Sponge Examples: A New Attack On Deep Neural Networks
Is there a significant gap in energy consumption [of Deep Neural Networks] for different inputs of the same dimension? Put another way, can you drain the batteries of an embedded device if it uses artificial intelligence? This question motivated recent research by Ilia Shumailov et al, scientists at the Cambridge University and the University of Toronto. Surprisingly, the researchers discovered that different inputs of the same size can cause a Deep Neural Network (DNN) to draw very different amounts of time and energy.
The Energy Gap
According to the researchers, the amount of energy consumed by one inference pass of a DNN (i.e., a forward pass in a neural network) mainly depends on:
- the number of arithmetic operations and
- the number of memory access operations
needed to process the input. Based on that, Shumailov et al hypothesized that DNNs might have a large energy gap between different inputs because inputs that:
- lead to less sparse activations and
- lead to significant changes in the internal representation size during the DNN computation
increase the number of operations and the number of memory accesses. As a result, the researchers proposed a method for constructing DNN inputs that lead to abnormally high energy consumption.
The Attack
Typically, one cares about the average-case performance of machine learning models. Shumailov and his fellow researchers, in contrast, investigated how different inputs of the same size affect the power consumption and the computation time (i.e., the latency) of DNNs. In the process, they found that specially crafted inputs can increase the energy consumption of DNNs by a factor of 10 to 200. The same holds for the latency of the DNNs. This observation builds the basis of the new attack that increases the power drawn by neural networks and the time they take to make decisions.
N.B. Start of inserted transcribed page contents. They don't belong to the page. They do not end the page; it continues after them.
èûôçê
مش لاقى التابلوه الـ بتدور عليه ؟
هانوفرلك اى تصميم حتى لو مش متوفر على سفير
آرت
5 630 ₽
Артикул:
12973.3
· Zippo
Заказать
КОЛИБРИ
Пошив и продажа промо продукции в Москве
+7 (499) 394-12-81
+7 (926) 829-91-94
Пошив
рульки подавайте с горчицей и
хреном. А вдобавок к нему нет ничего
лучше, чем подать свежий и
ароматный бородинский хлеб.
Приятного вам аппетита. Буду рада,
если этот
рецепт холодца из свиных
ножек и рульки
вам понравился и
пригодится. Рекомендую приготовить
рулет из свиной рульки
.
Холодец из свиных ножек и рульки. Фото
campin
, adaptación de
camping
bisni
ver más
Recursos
In addition, the researchers showed that the malicious inputs are portable. In other words, the same inputs lead to increased power consumption and latency across different CPUs and a variety of hardware accelerators including GPUs and ASICs.
How Does the Attack Work?
The researchers actually introduced two variants of the attack. The first variant uses a genetic algorithm to craft malicious inputs which the authors refer to sponge examples as these inputs are specifically designed to soak up energy from a neural network. The fitness function for the genetic algorithm is based on the time measurements for the mutated inputs. The name of the malicious inputs - “sponge examples” - is obviously a hommage to widely known “adversarial examples”, inputs formed by applying small but intentionally worst-case perturbations to examples from the dataset, such that the perturbed input results in the model outputting an incorrect answer with high confidence.
The second attack variant optimizes the sponge examples using L-BFGS, an optimization algorithm widely used for parameter estimation in machine learning. The loss function makes the optimizer return inputs with large activation norms across all hidden layers of a neural network.
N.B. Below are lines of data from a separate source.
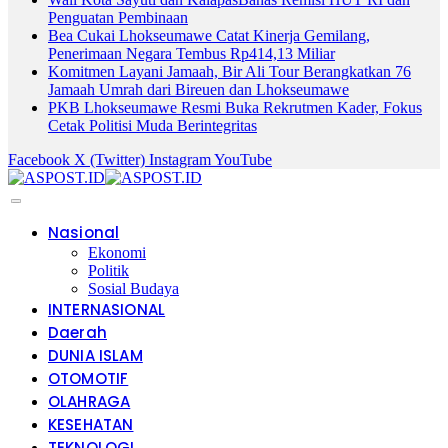
Penguatan Pembinaan
Bea Cukai Lhokseumawe Catat Kinerja Gemilang,
Penerimaan Negara Tembus Rp414,13 Miliar
Komitmen Layani Jamaah, Bir Ali Tour Berangkatkan 76
Jamaah Umrah dari Bireuen dan Lhokseumawe
PKB Lhokseumawe Resmi Buka Rekrutmen Kader, Fokus
Cetak Politisi Muda Berintegritas
Facebook
X (Twitter)
Instagram
YouTube
Nasional
Ekonomi
Politik
Sosial Budaya
INTERNASIONAL
Daerah
DUNIA ISLAM
OTOMOTIF
OLAHRAGA
KESEHATAN
TEKNOLOGI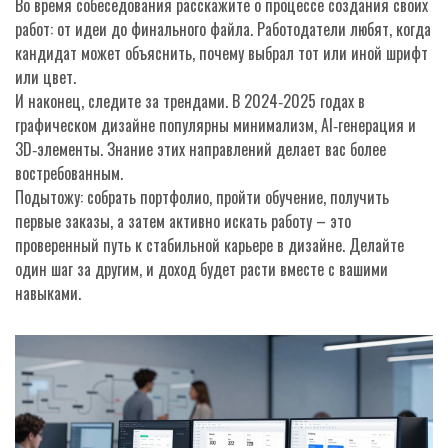
Во время собеседования расскажите о процессе создания своих
работ: от идеи до финального файла. Работодатели любят, когда
кандидат может объяснить, почему выбрал тот или иной шрифт
или цвет.
И наконец, следите за трендами. В 2024‑2025 годах в
графическом дизайне популярны минимализм, AI‑генерация и
3D‑элементы. Знание этих направлений делает вас более
востребованным.
Подытожу: собрать портфолио, пройти обучение, получить
первые заказы, а затем активно искать работу – это
проверенный путь к стабильной карьере в дизайне. Делайте
один шаг за другим, и доход будет расти вместе с вашими
навыками.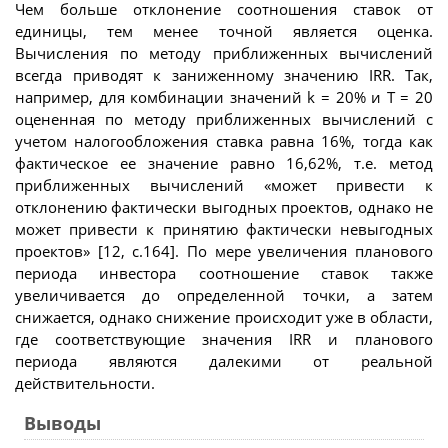
Чем больше отклонение соотношения ставок от
единицы, тем менее точной является оценка.
Вычисления по методу приближенных вычислений
всегда приводят к заниженному значению IRR. Так,
например, для комбинации значений k = 20% и T = 20
оцененная по методу приближенных вычислений с
учетом налогообложения ставка равна 16%, тогда как
фактическое ее значение равно 16,62%, т.е. метод
приближенных вычислений «может привести к
отклонению фактически выгодных проектов, однако не
может привести к принятию фактически невыгодных
проектов» [12, с.164]. По мере увеличения планового
периода инвестора соотношение ставок также
увеличивается до определенной точки, а затем
снижается, однако снижение происходит уже в области,
где соответствующие значения IRR и планового
периода являются далекими от реальной
действительности.
Выводы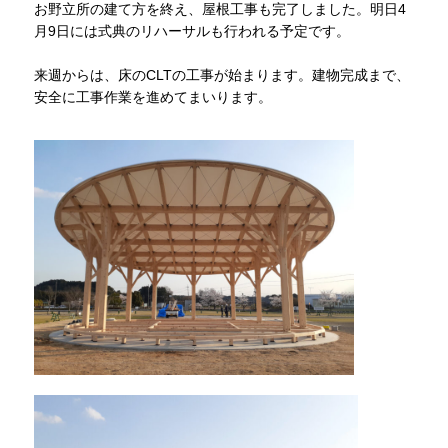
お野立所の建て方を終え、屋根工事も完了しました。明日4
月9日には式典のリハーサルも行われる予定です。
来週からは、床のCLTの工事が始まります。建物完成まで、
安全に工事作業を進めてまいります。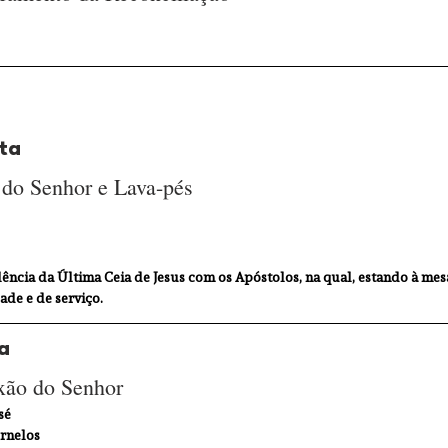
nta
 do Senhor e Lava-pés 
ência da Última Ceia de Jesus com os Apóstolos, na qual, estando à mesa
ade e de serviço.
a
xão do Senhor 
sé 
ornelos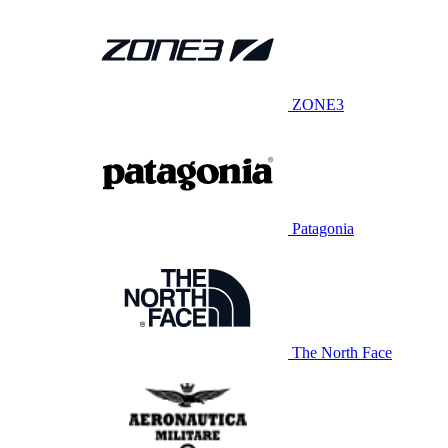
ZONE3
Patagonia
The North Face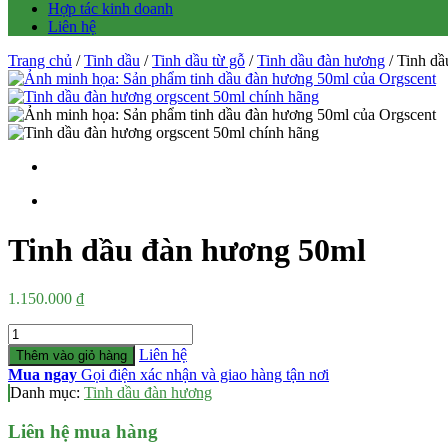
Hợp tác kinh doanh
Liên hệ
Trang chủ
/
Tinh dầu
/
Tinh dầu từ gỗ
/
Tinh dầu đàn hương
/ Tinh d
Tinh dầu đàn hương 50ml
1.150.000
₫
Số
lượng
Liên hệ
Thêm vào giỏ hàng
Mua ngay
Gọi điện xác nhận và giao hàng tận nơi
Danh mục:
Tinh dầu đàn hương
Liên hệ mua hàng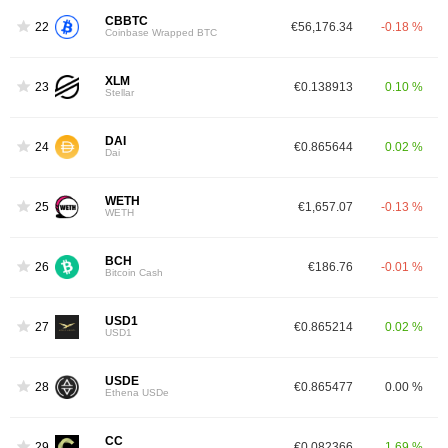
CBBTC
22
€56,176.34
-0.18 %
Coinbase Wrapped BTC
XLM
23
€0.138913
0.10 %
Stellar
DAI
24
€0.865644
0.02 %
Dai
WETH
25
€1,657.07
-0.13 %
WETH
BCH
26
€186.76
-0.01 %
Bitcoin Cash
USD1
27
€0.865214
0.02 %
USD1
USDE
28
€0.865477
0.00 %
Ethena USDe
CC
29
€0.082366
1.69 %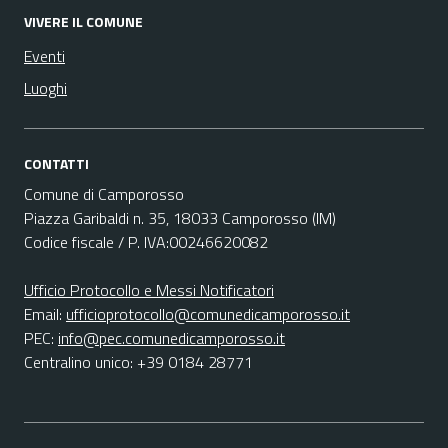
VIVERE IL COMUNE
Eventi
Luoghi
CONTATTI
Comune di Camporosso
Piazza Garibaldi n. 35, 18033 Camporosso (IM)
Codice fiscale / P. IVA:00246620082
Ufficio Protocollo e Messi Notificatori
Email:
ufficioprotocollo@comunedicamporosso.it
PEC:
info@pec.comunedicamporosso.it
Centralino unico: +39 0184 28771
How Dangerous is the Attack?
Shumailov et al evaluated their sponge examples on numerous popular DNNs for Natural Language Processing (NLP) and Computer Vision (CV). For NLP, the researchers were able to construct sponge examples that slowed down the DNNs by a factor of up to 70 and increased their power consumption by a factor of up to 157. According to Shumailov et al, the main reason for the performance degradation was the increased computation dimension.
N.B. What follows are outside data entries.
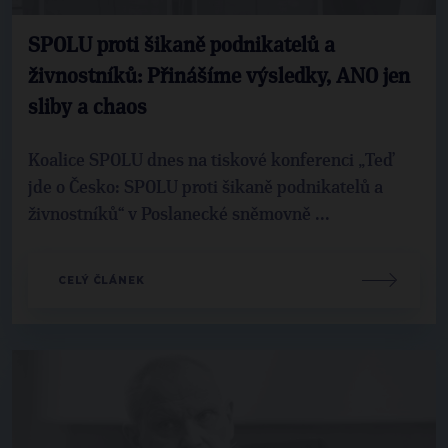
SPOLU proti šikaně podnikatelů a
živnostníků: Přinášíme výsledky, ANO jen
sliby a chaos
Koalice SPOLU dnes na tiskové konferenci „Teď
jde o Česko: SPOLU proti šikaně podnikatelů a
živnostníků“ v Poslanecké sněmovně ...
CELÝ ČLÁNEK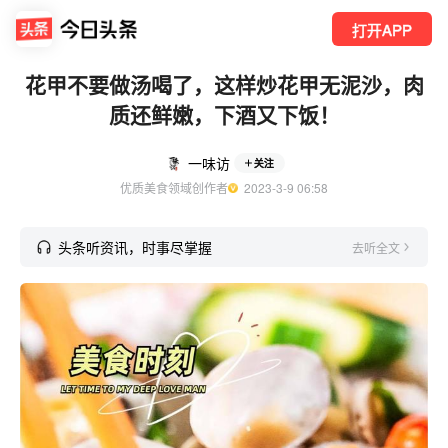
打开APP
花甲不要做汤喝了，这样炒花甲无泥沙，肉
质还鲜嫩，下酒又下饭！
一味访
关注
优质美食领域创作者
  2023-3-9 06:58
头条听资讯，时事尽掌握
去听全文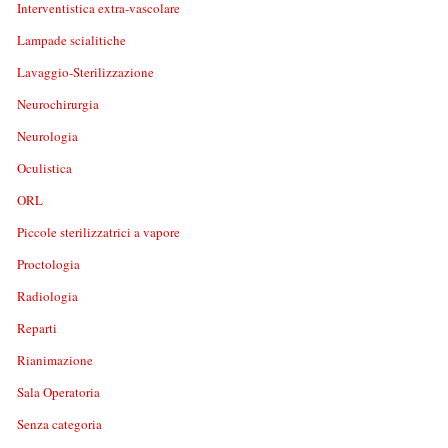
Interventistica extra-vascolare
Lampade scialitiche
Lavaggio-Sterilizzazione
Neurochirurgia
Neurologia
Oculistica
ORL
Piccole sterilizzatrici a vapore
Proctologia
Radiologia
Reparti
Rianimazione
Sala Operatoria
Senza categoria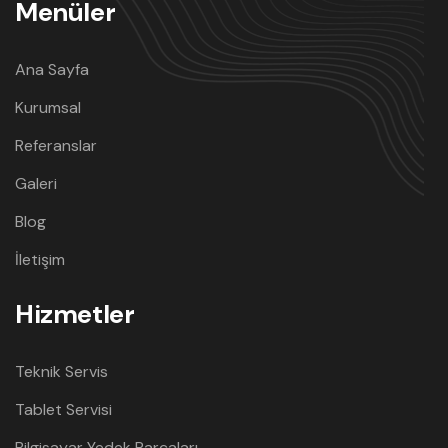
Menüler
Ana Sayfa
Kurumsal
Referanslar
Galeri
Blog
İletişim
Hizmetler
Teknik Servis
Tablet Servisi
Bilgisayar Yedek Parçaları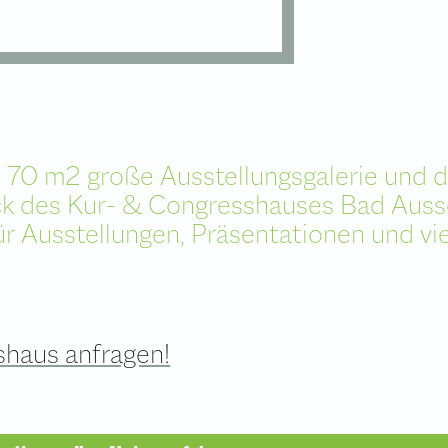
ie 70 m2 große Ausstellungsgalerie und
ck des Kur- & Congresshauses Bad Auss
ür Ausstellungen, Präsentationen und vi
shaus anfragen!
An interesting observation made by Shumailov et al for NLP DNNs is that the sample inputs from the evaluation set (i.e., typical natural language samples) consume a lot less energy than random noise. The researchers conclude that this can be attributed to the fact that natural samples are efficiently encoded, whereas random produce an unnecessarily long representation. This, in turn, means that random noise can be used as a scalable attack vector in a black-box scenario (i.e., where the attacker does not know the internal implementation details of a DNN).
For CV DNNs, the reported results suggest that sponge examples are marginally more expensive in terms of energy. Concretely, Shumailov et al report a 1 to 3% increase in energy consumption when compared to natural samples (i.e., to the evaluation set with standard images).
How to Defend Against Sponge Examples?
In their paper, Shumailov et al propose a simple, yet effective defense strategy based on the worst-case analysis of the DNN’s energy consumption. Specifically, the researchers propose to profile the DNN’s time or energy cost of inference for natural (i.e., benign) examples prior to the DNN’s deployment and then fix a cut-off threshold. During operation, this threshold can then be used to control the maximum energy consumption per inference run, thereby mitigating the effect of sponge examples on the availability (i.e., limit sponge examples’ potential to drain the battery).
If the threat is the decrease of the DNNs performance, the researchers say that to protect such a system against sponge examples, the system needs to be designed assuming the worst case performance of the DNN and, optionally, by including a fallback mechanism.